Lois, I am so sorry you are having a bad time. I relate totally to that sense of dread that we iive with post bomb, and I had it for a very long time. But it goes. I think it is about 70% traumatic shock and 30% having to take total responsibility
I think I may have recommended Private Lies. I am very sorry you are finding it painful, and I apologise for adding to any pain you are feeling. I agree with Snodderly that it isn't helpful for understanding the mind of a MLCer, and maybe it is too soon for you to read it, but one thing we can forget in dealing with MLC is that they take the infidelity route [or most do] and it can be very helpful to understand why they take that route rather than the fast cars etc etc. You might prefer the article by Frank Pittman, which I don't think I am allowed to post a link to, but you can find easily by googling his name. This does seem to explain clearly the MLC type of escape, romantic affair.

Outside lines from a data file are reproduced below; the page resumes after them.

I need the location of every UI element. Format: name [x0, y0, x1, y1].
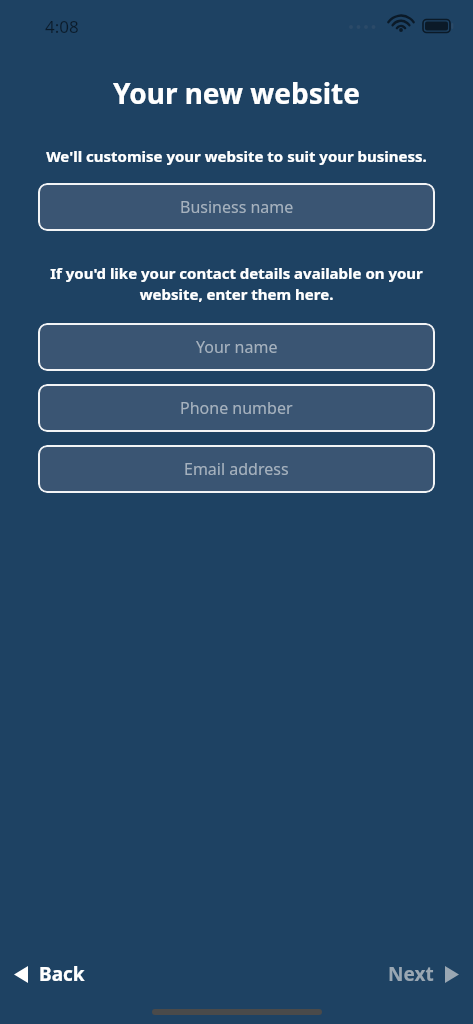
- staticText: Business name: [180, 196, 294, 218]
- button[interactable]: Next: [376, 955, 473, 993]
- staticText: 4:08: [45, 15, 79, 38]
- button[interactable]: Your name: [38, 323, 435, 371]
- staticText: Your new website: [0, 74, 473, 112]
- staticText: Your name: [196, 336, 278, 358]
- button[interactable]: Email address: [38, 445, 435, 493]
- staticText: Back: [39, 961, 85, 987]
- staticText: If you'd like your contact details avail…: [42, 263, 431, 305]
- staticText: We'll customise your website to suit you…: [24, 146, 449, 166]
- button[interactable]: Phone number: [38, 384, 435, 432]
- staticText: Email address: [184, 458, 289, 480]
- staticText: Next: [388, 961, 434, 987]
- staticText: Phone number: [180, 397, 293, 419]
- button[interactable]: Back: [0, 955, 97, 993]
- button[interactable]: Business name: [38, 183, 435, 231]
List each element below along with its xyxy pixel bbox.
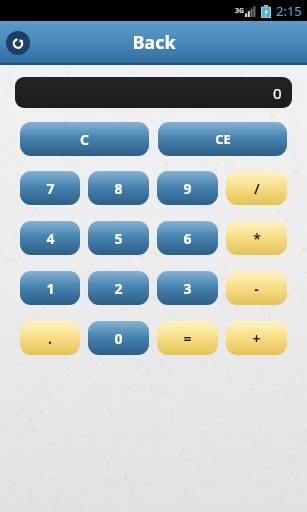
button[interactable]: 9 (157, 171, 218, 205)
button[interactable]: 6 (157, 221, 218, 255)
staticText: 2 (114, 279, 123, 298)
staticText: Back (132, 30, 176, 55)
button[interactable]: . (20, 321, 80, 355)
button[interactable]: = (157, 321, 218, 355)
button[interactable]: 2 (88, 271, 149, 305)
button[interactable]: Back (6, 31, 30, 55)
staticText: 7 (46, 179, 55, 198)
staticText: 0 (273, 83, 282, 103)
button[interactable]: 0 (15, 77, 292, 108)
staticText: 4 (46, 229, 55, 248)
button[interactable]: CE (158, 122, 287, 156)
staticText: 5 (114, 229, 123, 248)
staticText: CE (215, 130, 231, 148)
button[interactable]: 5 (88, 221, 149, 255)
staticText: . (48, 329, 52, 348)
staticText: 1 (46, 279, 55, 298)
button[interactable]: 0 (88, 321, 149, 355)
staticText: + (252, 329, 261, 348)
staticText: / (254, 179, 260, 198)
staticText: 9 (183, 179, 192, 198)
button[interactable]: / (226, 171, 287, 205)
staticText: = (183, 329, 192, 348)
staticText: - (254, 279, 259, 298)
button[interactable]: + (226, 321, 287, 355)
staticText: 8 (114, 179, 123, 198)
button[interactable]: 1 (20, 271, 80, 305)
button[interactable]: * (226, 221, 287, 255)
button[interactable]: C (20, 122, 149, 156)
staticText: 2:15 (276, 2, 302, 20)
button[interactable]: 8 (88, 171, 149, 205)
button[interactable]: 3 (157, 271, 218, 305)
staticText: 3G (235, 6, 245, 16)
button[interactable]: 4 (20, 221, 80, 255)
button[interactable]: - (226, 271, 287, 305)
staticText: * (253, 229, 261, 248)
staticText: 3 (183, 279, 192, 298)
button[interactable]: 7 (20, 171, 80, 205)
staticText: C (80, 130, 89, 149)
staticText: 0 (114, 329, 123, 348)
staticText: 6 (183, 229, 192, 248)
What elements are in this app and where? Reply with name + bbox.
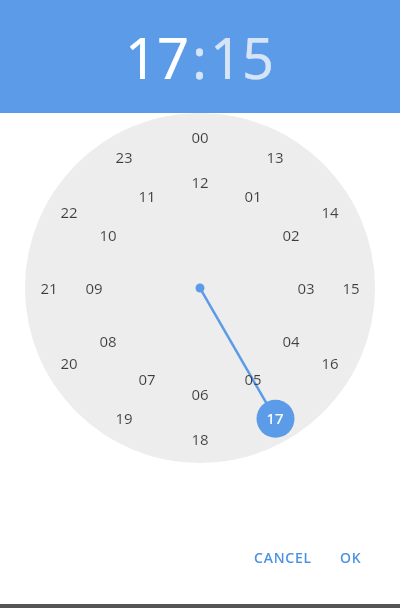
button[interactable]: 13	[266, 147, 284, 167]
button[interactable]: 01	[244, 186, 262, 206]
staticText: 05	[244, 369, 262, 389]
staticText: 12	[191, 172, 209, 192]
staticText: 15	[342, 278, 360, 298]
button[interactable]: 11	[138, 186, 156, 206]
button[interactable]: OK	[326, 538, 376, 577]
button[interactable]: 10	[99, 225, 117, 245]
button[interactable]: 19	[115, 408, 133, 428]
button[interactable]: 00	[191, 127, 209, 147]
button[interactable]: 03	[297, 278, 315, 298]
staticText: 22	[60, 202, 78, 222]
staticText: 00	[191, 127, 209, 147]
button[interactable]: 14	[321, 202, 339, 222]
staticText: 08	[99, 331, 117, 351]
staticText: OK	[340, 548, 362, 567]
button[interactable]: 12	[191, 172, 209, 192]
staticText: 06	[191, 384, 209, 404]
staticText: 16	[321, 353, 339, 373]
button[interactable]: 06	[191, 384, 209, 404]
button[interactable]: 23	[115, 147, 133, 167]
staticText: 18	[191, 429, 209, 449]
staticText: 15	[210, 19, 275, 95]
button[interactable]: 17	[266, 408, 284, 428]
button[interactable]: 16	[321, 353, 339, 373]
staticText: 09	[85, 278, 103, 298]
staticText: 17	[125, 19, 190, 95]
staticText: CANCEL	[254, 548, 312, 567]
staticText: 10	[99, 225, 117, 245]
staticText: 07	[138, 369, 156, 389]
staticText: 23	[115, 147, 133, 167]
button[interactable]: 15	[208, 19, 277, 95]
staticText: 17	[266, 408, 284, 428]
button[interactable]: 20	[60, 353, 78, 373]
button[interactable]: CANCEL	[240, 538, 326, 577]
staticText: 14	[321, 202, 339, 222]
button[interactable]: 09	[85, 278, 103, 298]
button[interactable]: 15	[342, 278, 360, 298]
button[interactable]: 08	[99, 331, 117, 351]
staticText: 04	[282, 331, 300, 351]
staticText: 20	[60, 353, 78, 373]
staticText: 01	[244, 186, 262, 206]
staticText: 02	[282, 225, 300, 245]
button[interactable]: 22	[60, 202, 78, 222]
button[interactable]: 04	[282, 331, 300, 351]
button[interactable]: 17	[123, 19, 192, 95]
button[interactable]: 18	[191, 429, 209, 449]
staticText: :	[192, 19, 208, 95]
button[interactable]: 21	[40, 278, 58, 298]
button[interactable]: 05	[244, 369, 262, 389]
staticText: 19	[115, 408, 133, 428]
staticText: 11	[138, 186, 156, 206]
staticText: 13	[266, 147, 284, 167]
staticText: 21	[40, 278, 58, 298]
button[interactable]: 07	[138, 369, 156, 389]
button[interactable]: 02	[282, 225, 300, 245]
staticText: 03	[297, 278, 315, 298]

They are craving escape and romance. To us the kind of crazy woman they hook up with, usually not as attractive an intelligent as us, appeals to THEM, and they invest her with this romance.
It helped me to see that my xh was actually 'in love' [as defined by Pittman] incredible as it seemed to me, with this crazy woman. Until he wasn't
But what I found most reassuring was Pittmans unwavering stance against infidelity as a solution to anything. Not just in the MLC context, but ever. It solves no problems, only creates more. It no way to either escape from, or exist within, your marriage. The MLCer usually uses an OP to escape from their marriage, and here Pittman's insights as to what is going on are very helpful.